Key Points
- Ethereum’s co-founder Vitalik Buterin is advocating for an increase in L1 gas limits to improve scalability.
- The proposed increase could reduce transaction costs and strengthen censorship resistance.
Ethereum’s current gas limit plays a pivotal role in its network efficiency. Recently, the limit was raised to 36 million, but discussions are still ongoing about whether it should be increased further. In a recent blog post, Vitalik Buterin proposed a substantial increase in L1 capacity, even in a rollup-centric environment. He believes that lower transaction costs, stronger resistance to censorship, and improved scalability are crucial for Ethereum’s future.
Importance of Layer 1
Despite most activities being handled by Layer 2 solutions, Buterin insists that Layer 1 (L1) should not be overlooked. He suggests that scaling the base layer by almost ten times could bring significant benefits, such as simplified application development and enhanced security. This strategy would not reverse the trend towards rollups but instead provide a more robust foundation for Ethereum’s evolving ecosystem.

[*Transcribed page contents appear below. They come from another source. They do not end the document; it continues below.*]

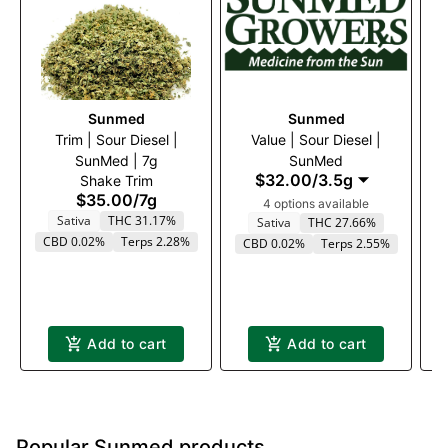
Sunmed
Sunmed
Trim | Sour Diesel |
Value | Sour Diesel |
$2
SunMed | 7g
SunMed
$32.00
/
3.5g
Shake Trim
$35.00
/
7g
4 options available
Sativa
THC 31.17%
Sativa
THC 27.66%
CBD 0.02%
Terps 2.28%
CBD 0.02%
Terps 2.55%
Add to cart
Add to cart
Popular Sunmed products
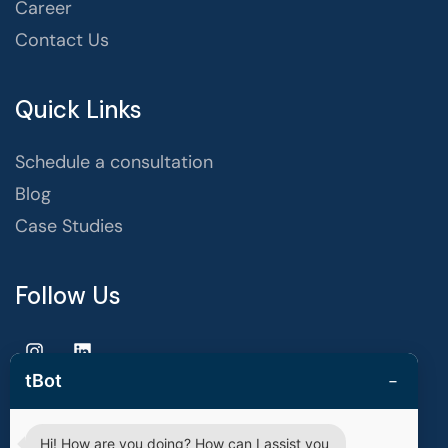
Career
Contact Us
Quick Links
Schedule a consultation
Blog
Case Studies
Follow Us
−
tBot
Hi! How are you doing? How can I assist you
Copyright © 2025 | techvestors technologies. All Rights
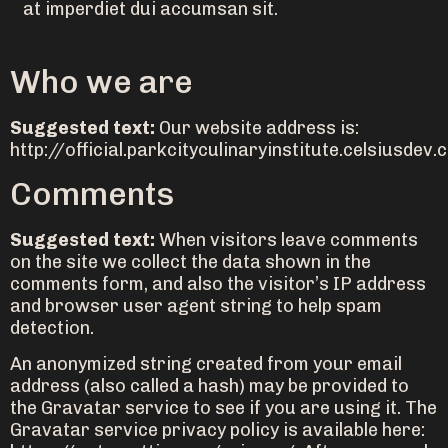
at imperdiet dui accumsan sit.
Who we are
Suggested text:
Our website address is:
http://official.parkcityculinaryinstitute.celsiusdev.
Comments
Suggested text:
When visitors leave comments
on the site we collect the data shown in the
comments form, and also the visitor’s IP address
and browser user agent string to help spam
detection.
An anonymized string created from your email
address (also called a hash) may be provided to
the Gravatar service to see if you are using it. The
Gravatar service privacy policy is available here:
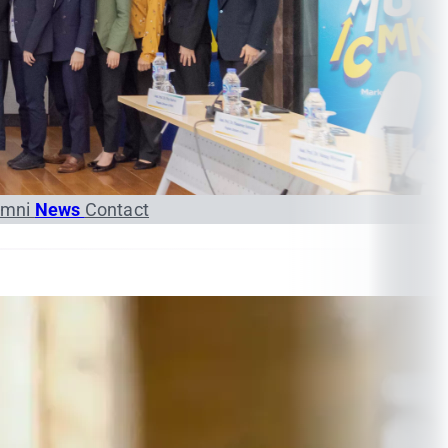
umni
News
Contact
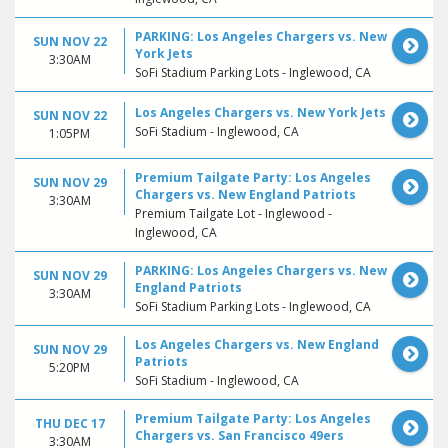
PARKING: Los Angeles Chargers vs. New
SUN NOV 22
York Jets
3:30AM
SoFi Stadium Parking Lots - Inglewood, CA
Los Angeles Chargers vs. New York Jets
SUN NOV 22
SoFi Stadium - Inglewood, CA
1:05PM
Premium Tailgate Party: Los Angeles
SUN NOV 29
Chargers vs. New England Patriots
3:30AM
Premium Tailgate Lot - Inglewood -
Inglewood, CA
PARKING: Los Angeles Chargers vs. New
SUN NOV 29
England Patriots
3:30AM
SoFi Stadium Parking Lots - Inglewood, CA
Los Angeles Chargers vs. New England
SUN NOV 29
Patriots
5:20PM
SoFi Stadium - Inglewood, CA
Premium Tailgate Party: Los Angeles
THU DEC 17
Chargers vs. San Francisco 49ers
3:30AM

Censorship resistance is a core principle of Ethereum. A decentralized network should ensure prompt processing of transactions when users pay market fees. L1 validators are inherently decentralized, making censorship more challenging. On the other hand, Layer 2 solutions depend on a smaller group of operators, which increases the risk of transaction exclusion.
Layer 1’s Role in Cost and Security
Ethereum’s L1 serves as a protection against censorship on Layer 2 networks. If an L2 refuses to process a transaction, users can force inclusion on L1, albeit at a cost. At present, this process costs around $4.50 per transaction. Buterin argues that for this solution to be feasible, the cost must be reduced to less than $1. Achieving this affordability would necessitate an estimated 4.5x increase in L1 capacity.

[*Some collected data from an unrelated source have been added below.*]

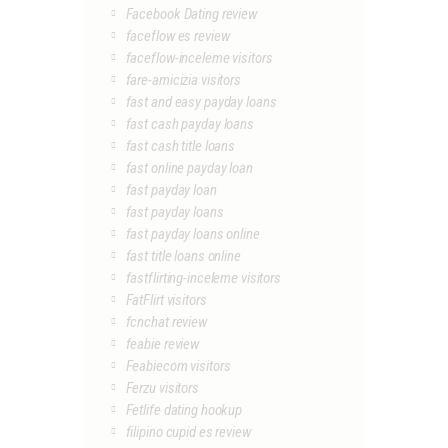
Facebook Dating review
faceflow es review
faceflow-inceleme visitors
fare-amicizia visitors
fast and easy payday loans
fast cash payday loans
fast cash title loans
fast online payday loan
fast payday loan
fast payday loans
fast payday loans online
fast title loans online
fastflirting-inceleme visitors
FatFlirt visitors
fcnchat review
feabie review
Feabiecom visitors
Ferzu visitors
Fetlife dating hookup
filipino cupid es review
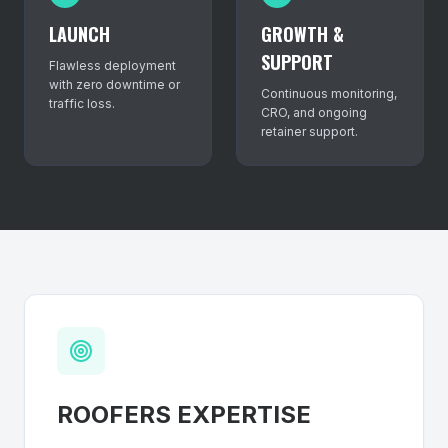
LAUNCH
GROWTH &
SUPPORT
Flawless deployment
with zero downtime or
Continuous monitoring,
traffic loss.
CRO, and ongoing
retainer support.
ROOFERS
EXPERTISE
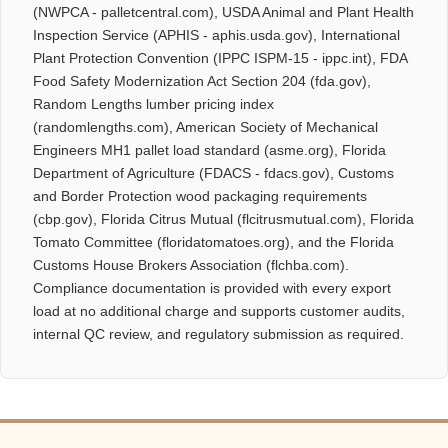
(NWPCA - palletcentral.com), USDA Animal and Plant Health
Inspection Service (APHIS - aphis.usda.gov), International
Plant Protection Convention (IPPC ISPM-15 - ippc.int), FDA
Food Safety Modernization Act Section 204 (fda.gov),
Random Lengths lumber pricing index
(randomlengths.com), American Society of Mechanical
Engineers MH1 pallet load standard (asme.org), Florida
Department of Agriculture (FDACS - fdacs.gov), Customs
and Border Protection wood packaging requirements
(cbp.gov), Florida Citrus Mutual (flcitrusmutual.com), Florida
Tomato Committee (floridatomatoes.org), and the Florida
Customs House Brokers Association (flchba.com).
Compliance documentation is provided with every export
load at no additional charge and supports customer audits,
internal QC review, and regulatory submission as required.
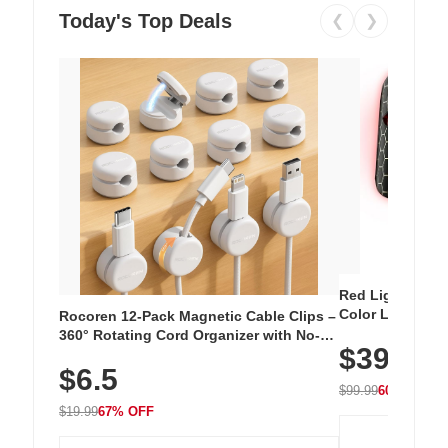
Today's Top Deals
❮
❯
Red Light Thera
Color LED Silic
Rocoren 12-Pack Magnetic Cable Clips –
Cordless Recha
360° Rotating Cord Organizer with No-
$39.99
with 240 LEDs f
Residue Adhesive, Cord Holder for Desk,
$6.5
Nightstand, Wall, Car & Office, White
$99.99
60% OFF
$19.99
67% OFF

Another significant issue is the transfer of assets between different L2s. When users move assets, they often require L1 transactions, particularly for lower-volume assets like NFTs. Currently, this process costs about $13.87 per transaction. With better designs, the cost could be reduced to as low as $0.28, but this would require at least a sixfold increase in L1 scalability.

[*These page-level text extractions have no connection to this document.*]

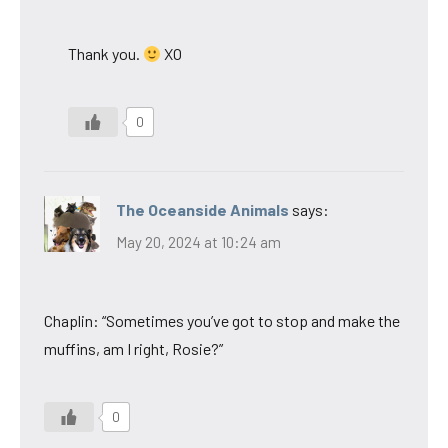
Thank you.
XO
0
The Oceanside Animals
says:
May 20, 2024 at 10:24 am
Chaplin: “Sometimes you’ve got to stop and make the
muffins, am I right, Rosie?”
0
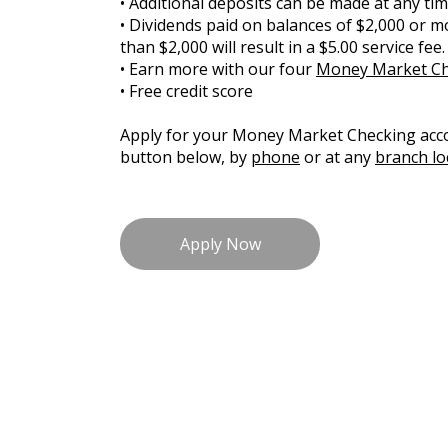
• Additional deposits can be made at any ti
• Dividends paid on balances of $2,000 or mo
than $2,000 will result in a $5.00 service fee.
• Earn more with our four
Money Market Che
• Free credit score
Apply for your Money Market Checking acco
button below, by
phone
or at any
branch lo
Apply Now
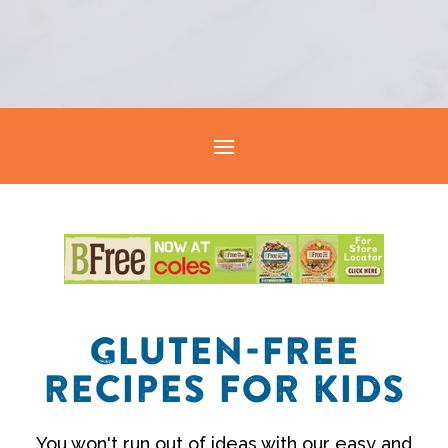
GLUTEN-FREE
RECIPES FOR KIDS
You won't run out of ideas with our easy and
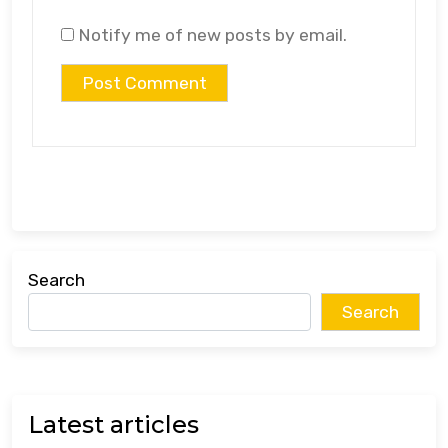
Notify me of new posts by email.
Search
Search
Latest articles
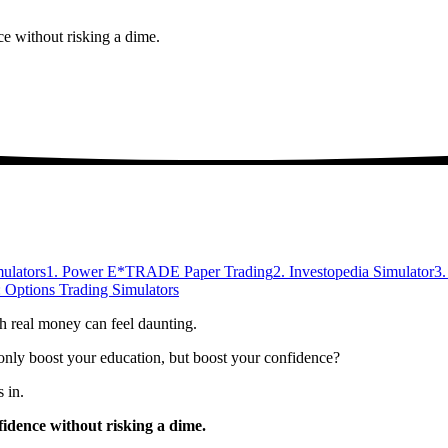
ce without risking a dime.
ulators
1. Power E*TRADE Paper Trading
2. Investopedia Simulator
3
 Options Trading Simulators
th real money can feel daunting.
t only boost your education, but boost your confidence?
 in.
fidence without risking a dime.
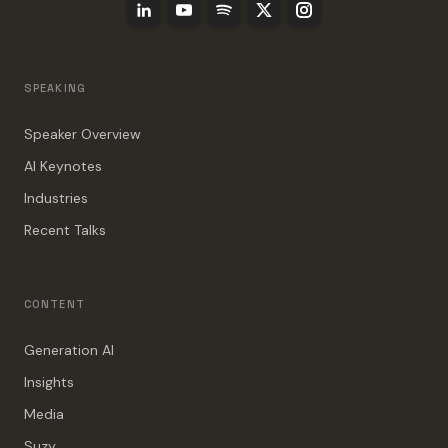
SPEAKING
Speaker Overview
AI Keynotes
Industries
Recent Talks
CONTENT
Generation AI
Insights
Media
Suzy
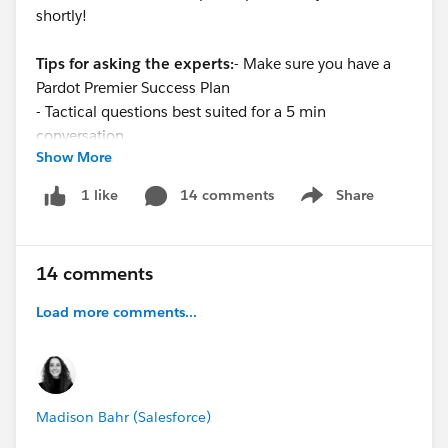
shortly!
Tips for asking the experts:
- Make sure you have a
Pardot Premier Success Plan
- Tactical questions best suited for a 5 min
conversation.
Show More
- Best practice / strategy questions on Pardot
functionality and features.
14 comments
Share
1 like
Show menu
- Technical / troubleshooting error question? Contact
Pardot Support here:
https://help.salesforce.com/articleView?
14 comments
id=workcom_contact_support.htm&type=5
-
In need of more one-on-one help & training? Contact
Load more comments...
your Account Executive to discuss options
Madison Bahr (Salesforce)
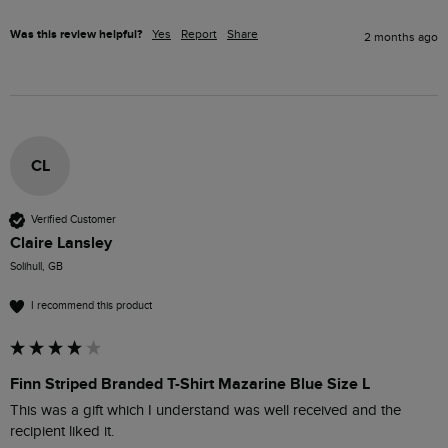
Was this review helpful?
Yes
Report
Share
2 months ago
CL
Verified Customer
Claire Lansley
Solihull, GB
I recommend this product
Finn Striped Branded T-Shirt Mazarine Blue Size L
This was a gift which I understand was well received and the 
recipient liked it.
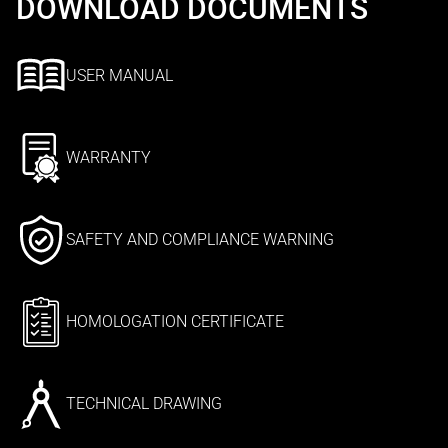
DOWNLOAD DOCUMENTS
USER MANUAL
WARRANTY
SAFETY AND COMPLIANCE WARNING
HOMOLOGATION CERTIFICATE
TECHNICAL DRAWING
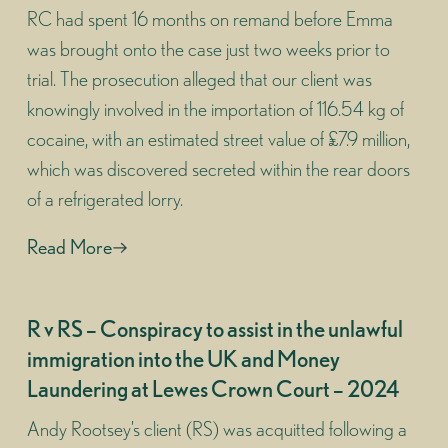
RC had spent 16 months on remand before Emma
was brought onto the case just two weeks prior to
trial. The prosecution alleged that our client was
knowingly involved in the importation of 116.54 kg of
cocaine, with an estimated street value of £7.9 million,
which was discovered secreted within the rear doors
of a refrigerated lorry.
Read More
R v RS – Conspiracy to assist in the unlawful
immigration into the UK and Money
Laundering at Lewes Crown Court – 2024
Andy Rootsey’s client (RS) was acquitted following a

The problem goes beyond daily transactions. In extreme cases, such as a mass exit from an L2, users need L1 to process withdrawals. The current capacity could only support 7.56 million users exiting a failing Plasma chain in a week. This limitation raises serious concerns about Ethereum’s ability to handle critical events if a major L2 encounters problems.
Optimizing mass exit protocols could allow L1 to support up to 121 million users in a single week, or 518 million over a month. However, even with these improvements, handling the scale of a global platform remains a challenge. If Ethereum aims to support a user base the size of PlayStation’s—approximately 116 million users—its current infrastructure may struggle to keep up.
Security is another concern. Issuing ERC20 tokens on L1 offers stronger protection against governance attacks. Many tokens are launched on L2s, but their security depends on the integrity of the L2 operator. L1 issuance is safer but more expensive. Lowering L1 transaction costs could promote more secure token launches, especially for smaller markets.
Wallet operations like key management also contribute to Ethereum’s gas load. Keystore wallets with L1 verification could simplify cross-L2 interactions, but gas costs must be reduced for this to be feasible. One potential solution is to shift key management functions to L2s while preserving L1-based security features.